Due to selective breeding, the ever popular male, or Siamese Fighting Fish, is now available in an enormous array of colours and tail types. Detailed below you will find the different terms put to these tail types, patterns and colours and how some of them have come about. There will always be some Bettas that break the rules and don't quite fit into any of the categories below!
Veil Tail (VT)
The most common type of tail type you will ever come across in pet stores is the Veil Tail. This type of tail is long, with a long anal and dorsal fin also, and droops down from the caudal peduncle. In breeding, a veil is dominant over other tail types and is therefore undesirable when breeding show Bettas. The term "veil tail" is often abbreviated to "VT". Veil Tails are now no longer accepted in the show Betta circuit due to their bloodlines being diluted by excessive breeding for the pet store market.
The Plakat, or Plakad, is a short-tailed Betta, and is the most closely related to wild Betta splendens or traditional fighting Bettas. Plakats can often be mistaken for female Bettas to the untrained eye, however, males will display elongated ventral fins, a rounded caudal fin and a sharply pointed anal fin. The term Plakat is often abbreviated to "PK". There are 3 sub-categories related to this tail type. There is the traditional Plakat where the tail is rounded, sometimes with a point. Now, due to selective breeding and crossing, there is also the Half Moon Plakat (or "HMPK") where the tail has a 180 degree spread when flared and the Crown Tail Plakat (or "CTPK") has the tail is either rounded or with a 180 degree spread and with elongated rays giving it a "spiky" appearance.
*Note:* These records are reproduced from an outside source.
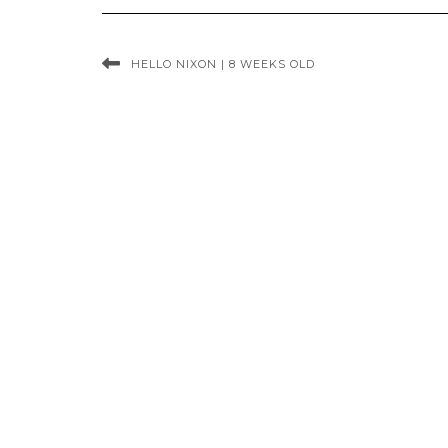
HELLO NIXON | 8 WEEKS OLD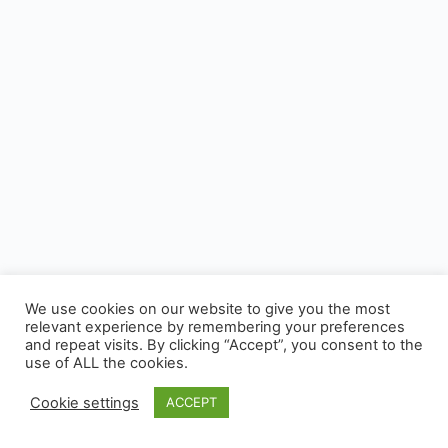
We use cookies on our website to give you the most
relevant experience by remembering your preferences
and repeat visits. By clicking “Accept”, you consent to the
use of ALL the cookies.
Cookie settings
ACCEPT
© 2026 - CUSP, All rights reserved.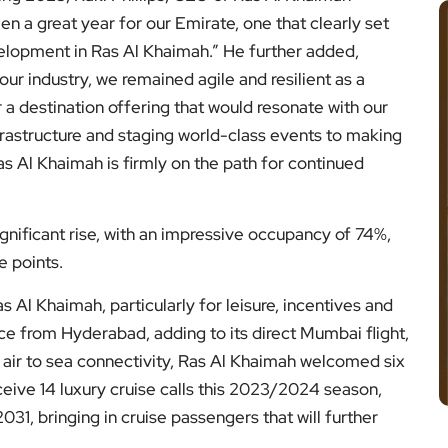
n a great year for our Emirate, one that clearly set
elopment in Ras Al Khaimah.” He further added,
ur industry, we remained agile and resilient as a
a destination offering that would resonate with our
infrastructure and staging world-class events to making
as Al Khaimah is firmly on the path for continued
gnificant rise, with an impressive occupancy of 74%,
e points.
s Al Khaimah, particularly for leisure, incentives and
ice from Hyderabad, adding to its direct Mumbai flight,
 air to sea connectivity, Ras Al Khaimah welcomed six
receive 14 luxury cruise calls this 2023/2024 season,
, bringing in cruise passengers that will further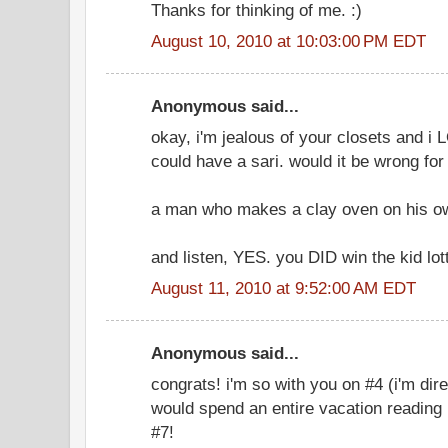
Thanks for thinking of me. :)
August 10, 2010 at 10:03:00 PM EDT
Anonymous said...
okay, i'm jealous of your closets and i L
could have a sari. would it be wrong fo
a man who makes a clay oven on his o
and listen, YES. you DID win the kid lott
August 11, 2010 at 9:52:00 AM EDT
Anonymous said...
congrats! i'm so with you on #4 (i'm dir
would spend an entire vacation reading 
#7!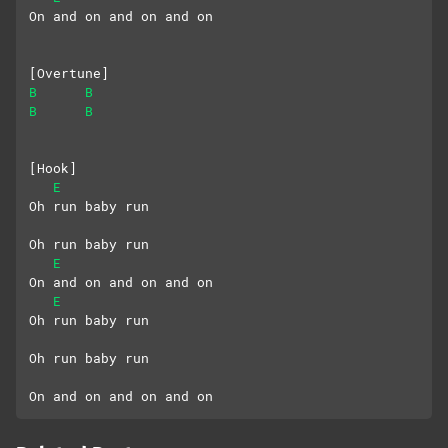
On and on and on and on
[Overtune]
B
B
B
B
[Hook]
E
Oh run baby run
Oh run baby run
E
On and on and on and on
E
Oh run baby run
Oh run baby run
On and on and on and on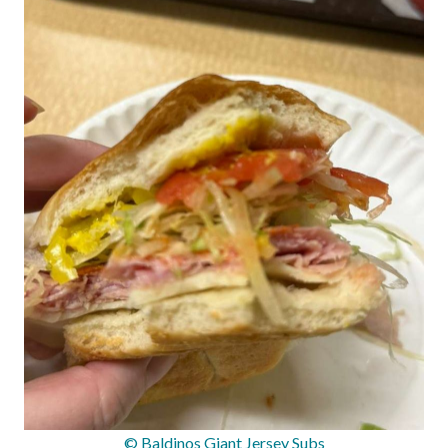
© Baldinos Giant Jersey Subs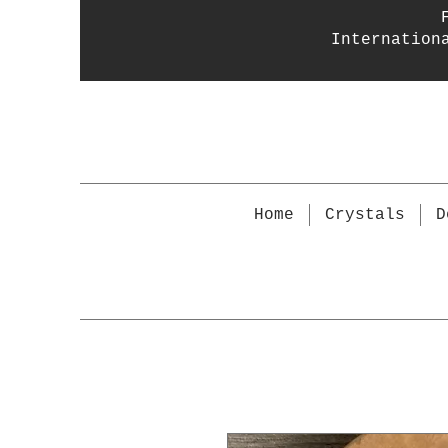
Internation
Home
Crystals
D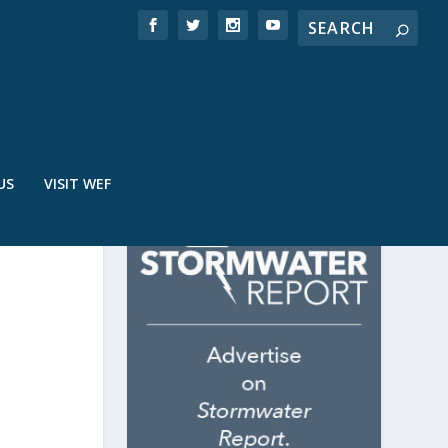
US
VISIT WEF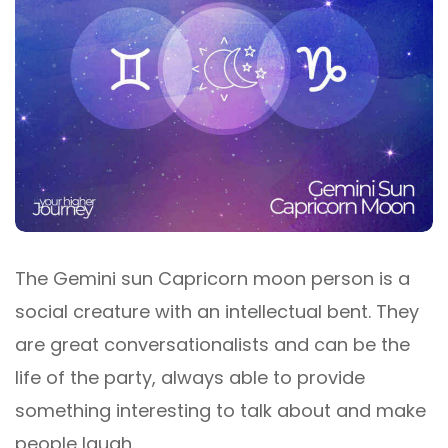
The Gemini sun Capricorn moon person is a
social creature with an intellectual bent. They
are great conversationalists and can be the
life of the party, always able to provide
something interesting to talk about and make
people laugh.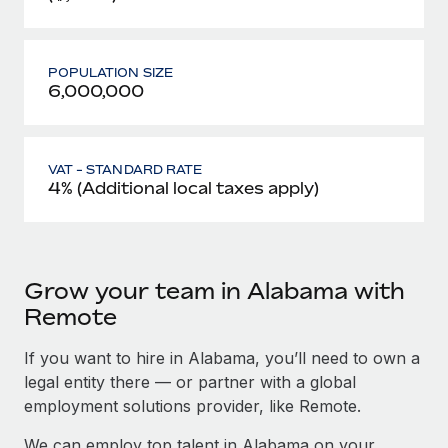
POPULATION SIZE
6,000,000
VAT - STANDARD RATE
4% (Additional local taxes apply)
Grow your team in Alabama with
Remote
If you want to hire in Alabama, you’ll need to own a
legal entity there — or partner with a global
employment solutions provider, like Remote.
We can employ top talent in Alabama on your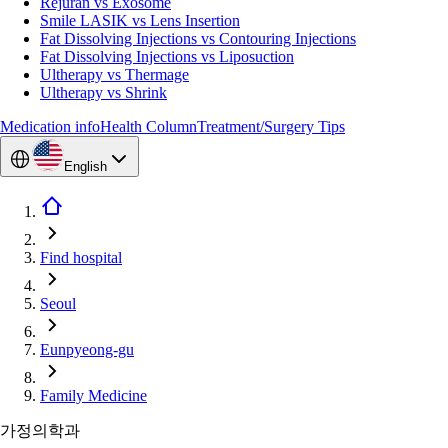
Rejuran vs Exosome
Smile LASIK vs Lens Insertion
Fat Dissolving Injections vs Contouring Injections
Fat Dissolving Injections vs Liposuction
Ultherapy vs Thermage
Ultherapy vs Shrink
Medication info
Health Column
Treatment/Surgery Tips
English
Find hospital
Seoul
Eunpyeong-gu
Family Medicine
가정의학과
The Crowntail, abbreviated to CT, has become a hugely popular tail type variation. It is unlike any other in the sense that the rays are extended to varying degrees on all fins giving the fish a "spiky" appearance. In show standards, for a fish to be classed as a Crowntail there has to a minimum of 33% reduction in webbing. The reduction on the webbing on CT Bettas also varies vastly, sometimes it can be quite full, some times dramatically reduced so only the rays are left. There are three recognised types of crowntail, the double ray, the single ray and the crossed ray. Crossed rays are the most desirable and the most expensive to purchase. There have also been lesser known variations such as the triple ray, even the quadruple ray! Crowntails can have their tails in a full 180 degree spread, or less than a 180 degree spread depending on their breeding. CT's are prone to fin curling, especially those with little webbing, if their water is not kept immaculate. Breeders are known to "sun bathe" their Bettas for an hour or so in order to keep their rays straight. It has been found also that when breeding, CT's have a heightened amount of aggression compared to other tail types, which can make it challenging to get a successful spawn.
Half Moon (HM)
The Half Moon, or "HM" is a very desirable tail type. It is characterised by having the full 180 degree spread when flared, forming a "D" shape with straight edging. Dorsal and anal fins are also dramatically larger than those on other fin types. HMs are prone to tail-biting and fin damage, their tails are large and unnatural and HMs often feel hampered down by their fins. This also means they're one of the hardest tail types to breed as the males find it hard to successfully wrap the females.
Deltas (D) & Super Deltas (SD)
Deltas (or "D") and Super Deltas (or "SD") are very similar to HM's but have less than a 180 spread when flared. Super Deltas are nearly an HM but not quite, Deltas are far less than an HM. Deltas and Super Deltas are differentiated from Veil Tails by the fact that if you drew a line from the nose to the tip of the caudal fin, on a Delta or Super Delta there would be an equal amount of fin on either side of the line, whereas on a Veil Tail there would be little tail at the top, and the majority below.
Double Tail (DT)
The Double Tail (or "DT") can be seen combined with Plakats, Halfmoons and even Crowntails. It is a genetic trait that causes the caudal fin to grow into two lobes rather than one. The genes that cause this also cause the body to be shorter and the dorsal and anal fins to be very broad. As the body is effectively stunted in length, DT's are more prone to swimbladder problems and this also affects fry survival rates.
The Combtail (no abbreviation) is a cross of a Crowntail and another tail type. With selected breeding a combtail can be bred into a crowntail, but may still carry a dominant gene such as the VT. They often have the typical droop of the Veil tail but combined with some extended rays on all fins to varying degrees.